Each year the DEA spends about $18 million in efforts with state and local authorities to pull up marijuana plants being grown indoors and outdoors. The program has been plagued by scandal and controversy in recent years. In the mid-2000s it became clear that the overwhelming majority of "marijuana" plants netted by the program were actually "ditchweed," or the wild, non-cultivated, non-psychoactive cousin of the marijuana that people smoke.
More recently, overzealous marijuana eradicators have launched heavily-armed raids on okra plants, and warned the Utah legislature of the threat posed by rabbits who had "cultivated a taste for the marijuana." Last year the DEA spent an average of roughly $4.20 (yes, really) for each marijuana plant it successfully uprooted. In some states, the cost to taxpayers approached $60 per uprooted plant.
The program has also proven to be ineffective. The idea behind pulling up pot plants is to reduce the supply of marijuana, thereby reducing its use. In 1977, two years before the program's introduction, less than a quarter of Americans said they'd ever tried pot, according to Gallup. By 2015, after 36 years of federal marijuana eradication efforts, the share of Americans ever trying pot nearly doubled, to 44 percent. [...]
(Excerpt) Read more at washingtonpost.com ...
Which is one reason they banned it under its Mexican name of "marihuana".
There was no small amount of linguistic legerdemain involved in banning hemp by "taxing marijuana".
“I think smoking pot is foolish. It is simply that I also think that cops enforcing laws against it are more of a threat to my welfare and civil liberties than potheads are.”
Yes, exactly my reasons as well. Never smoked it either. Don’t have any intentions to smoke it. But I am not willing to shoot someone in the head if they refuse to comply with my demand for them to not have a single leaf of the plant, let alone smoke it.
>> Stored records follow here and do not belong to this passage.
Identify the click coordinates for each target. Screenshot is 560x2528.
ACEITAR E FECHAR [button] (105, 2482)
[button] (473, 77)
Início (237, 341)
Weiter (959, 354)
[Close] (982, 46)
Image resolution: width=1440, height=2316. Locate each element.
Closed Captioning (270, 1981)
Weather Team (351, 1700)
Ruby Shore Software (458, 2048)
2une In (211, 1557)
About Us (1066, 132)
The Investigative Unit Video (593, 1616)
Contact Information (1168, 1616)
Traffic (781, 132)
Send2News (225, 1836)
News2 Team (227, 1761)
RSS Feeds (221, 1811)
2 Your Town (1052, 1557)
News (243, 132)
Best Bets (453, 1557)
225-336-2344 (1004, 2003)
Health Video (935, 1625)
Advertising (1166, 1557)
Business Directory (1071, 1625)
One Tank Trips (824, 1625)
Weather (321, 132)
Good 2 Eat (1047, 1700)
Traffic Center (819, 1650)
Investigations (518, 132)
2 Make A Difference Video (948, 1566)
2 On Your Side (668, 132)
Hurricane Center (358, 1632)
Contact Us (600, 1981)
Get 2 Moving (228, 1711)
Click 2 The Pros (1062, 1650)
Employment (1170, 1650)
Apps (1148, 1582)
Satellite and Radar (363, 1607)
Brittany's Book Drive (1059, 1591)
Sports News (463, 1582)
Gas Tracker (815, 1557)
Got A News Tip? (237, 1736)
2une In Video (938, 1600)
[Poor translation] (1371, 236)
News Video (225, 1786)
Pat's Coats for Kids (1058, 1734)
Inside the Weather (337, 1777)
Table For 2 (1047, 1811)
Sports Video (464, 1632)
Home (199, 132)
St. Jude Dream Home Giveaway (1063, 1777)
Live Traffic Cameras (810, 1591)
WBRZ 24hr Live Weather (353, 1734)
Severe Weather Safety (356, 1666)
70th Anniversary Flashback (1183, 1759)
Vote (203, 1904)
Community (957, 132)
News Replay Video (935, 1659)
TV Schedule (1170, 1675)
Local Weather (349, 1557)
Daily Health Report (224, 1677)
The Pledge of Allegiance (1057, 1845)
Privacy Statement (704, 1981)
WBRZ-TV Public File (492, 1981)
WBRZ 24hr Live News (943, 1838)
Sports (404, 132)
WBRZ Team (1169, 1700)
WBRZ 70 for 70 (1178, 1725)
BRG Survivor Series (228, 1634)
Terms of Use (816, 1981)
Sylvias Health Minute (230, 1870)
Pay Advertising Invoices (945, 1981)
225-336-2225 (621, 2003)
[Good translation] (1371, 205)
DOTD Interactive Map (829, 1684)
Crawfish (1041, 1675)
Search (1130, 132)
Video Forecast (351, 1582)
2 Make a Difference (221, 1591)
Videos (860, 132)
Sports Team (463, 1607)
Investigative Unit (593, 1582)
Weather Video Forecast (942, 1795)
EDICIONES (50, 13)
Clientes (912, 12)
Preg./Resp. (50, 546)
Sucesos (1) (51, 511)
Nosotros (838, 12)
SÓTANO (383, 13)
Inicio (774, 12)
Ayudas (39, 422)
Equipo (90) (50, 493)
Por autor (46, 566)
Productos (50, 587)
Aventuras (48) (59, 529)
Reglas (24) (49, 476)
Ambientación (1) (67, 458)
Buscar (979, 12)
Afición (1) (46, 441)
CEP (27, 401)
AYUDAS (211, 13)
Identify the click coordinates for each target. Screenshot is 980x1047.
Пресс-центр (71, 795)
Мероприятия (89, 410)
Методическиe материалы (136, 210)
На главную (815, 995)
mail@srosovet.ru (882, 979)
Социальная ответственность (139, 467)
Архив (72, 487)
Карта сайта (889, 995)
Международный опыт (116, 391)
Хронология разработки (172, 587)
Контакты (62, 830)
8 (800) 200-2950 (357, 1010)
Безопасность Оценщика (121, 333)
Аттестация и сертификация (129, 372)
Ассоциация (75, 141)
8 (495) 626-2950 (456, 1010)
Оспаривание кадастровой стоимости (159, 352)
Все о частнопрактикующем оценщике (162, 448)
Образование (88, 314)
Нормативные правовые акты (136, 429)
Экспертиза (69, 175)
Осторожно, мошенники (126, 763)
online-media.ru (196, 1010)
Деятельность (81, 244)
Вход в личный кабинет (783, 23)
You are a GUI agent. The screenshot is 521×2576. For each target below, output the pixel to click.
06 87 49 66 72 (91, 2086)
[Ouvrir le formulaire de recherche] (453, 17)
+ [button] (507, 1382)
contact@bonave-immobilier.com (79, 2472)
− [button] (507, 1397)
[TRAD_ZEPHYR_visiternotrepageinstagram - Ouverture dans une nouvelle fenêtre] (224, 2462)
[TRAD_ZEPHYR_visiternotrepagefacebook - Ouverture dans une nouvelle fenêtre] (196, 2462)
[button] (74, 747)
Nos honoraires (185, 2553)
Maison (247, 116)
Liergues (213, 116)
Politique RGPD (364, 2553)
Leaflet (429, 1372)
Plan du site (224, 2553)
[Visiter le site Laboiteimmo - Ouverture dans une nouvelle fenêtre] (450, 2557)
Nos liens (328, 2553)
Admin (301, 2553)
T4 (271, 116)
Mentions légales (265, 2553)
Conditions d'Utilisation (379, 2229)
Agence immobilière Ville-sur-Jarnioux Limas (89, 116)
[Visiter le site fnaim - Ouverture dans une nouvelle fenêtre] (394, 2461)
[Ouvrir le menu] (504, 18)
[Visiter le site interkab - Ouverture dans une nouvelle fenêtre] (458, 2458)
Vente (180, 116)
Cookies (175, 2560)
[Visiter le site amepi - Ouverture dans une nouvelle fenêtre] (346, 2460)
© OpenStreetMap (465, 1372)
I am in favor of government requiring people who operate vehicles on public roads to be sober, that is to not be impaired by drugs or booze. That is, were the consumption of any substance could directly endanger the lives of others.
I really don’t want the government to have the power to arrest my money when I exercise my unalienable right of travel.
My personal opinion is that the cops should not be able to put up checkpoints for alcohol (or drugs) but should test for it when there are accidents or when drivers are stopped for reckless driving - and if they are present, there should be a major escalation of the charges.